PORTLAND SCHOOLS TO DONATE 2,000 AIR PURIFIERS TO LOS ANGELES: In the wake of catastrophic fires in L.A., the Los Angeles Unified School District put out a call for more portable air purifiers. An unlikely district will answer: Portland Public Schools stands ready to donate a majority of its stock. That’s a stark change from a few years ago, when a May 2022 investigation by The Oregonian revealed that about 500, or 25%, of the district’s elementary and middle school classrooms didn’t meet minimum targets for indoor airflow. Another 750 didn’t meet the levels recommended by air quality experts—who said poor ventilation could affect the spread of disease and hurt student learning. Backlash from concerned parents culminated in the Oregon Health Authority giving the district 3,500 portable air purifiers in May 2023. At a special School Board meeting Jan. 13, PPS Superintendent Dr. Kimberlee Armstrong proposed a resolution to donate 2,000 of the district’s remaining 2,600 air purifiers to L.A. Unified. “All of our schools, all of our classrooms have air purifiers at the moment,” Armstrong said, noting the L.A. district would also cover all shipping costs. The board voted unanimously to pass the resolution. “I’m really glad we can do something concrete for that community that is devastated right now,” said vice chair Michelle DePass.

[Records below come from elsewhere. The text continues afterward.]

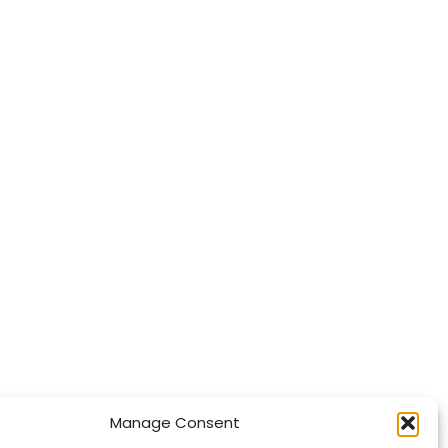
Manage Consent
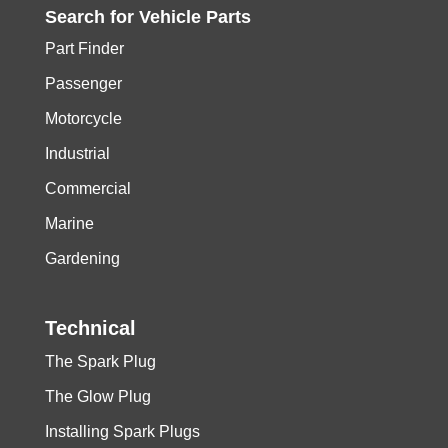
Search for
Vehicle
Parts
Part Finder
Passenger
Motorcycle
Industrial
Commercial
Marine
Gardening
Technical
The Spark Plug
The Glow Plug
Installing Spark Plugs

CASE OVER DISPUTED GRAVE SITES CAN MOVE FORWARD: In a contentious Jan. 10 hearing in Multnomah County Circuit Court, attorneys for Service Corporation International, the funeral industry giant whose local affiliate, Skyline Memorial Gardens, sold the same burial plot to two different families, sought to have attorneys for the second buyer, Paula Tin Nyo, sanctioned and removed from the case. Service Corporation’s attorneys accused Tin Nyo’s attorneys at the Tonkon Torp law firm of acting in bad faith and violating a confidentiality order by revealing the identity of the first purchasers of the disputed plot. Judge Christopher Ramras ruled that the Tonkon Torp lawyers did not in fact violate a court order and had done nothing improper in communicating with WW about the case. “I don’t find the defendant’s counsel violated my order,” Ramras said. “So I am not ordering any sanctions.” The other party seeking rights to the burial plot is the Reser family, heirs to a Corvallis deli-salad fortune. Following Ramras’ earlier determination that the Reser family could not participate in the case under a pseudonym, that family is now officially a plaintiff in the case. The parties will now move forward in determining how to resolve a dispute over who has a right to the burial site—the Resers, who purchased it in 2019, or Tin Nyo, who bought it in 2021 and buried her son’s remains and personal effects there that year. They are scheduled to set a trial date Jan. 22.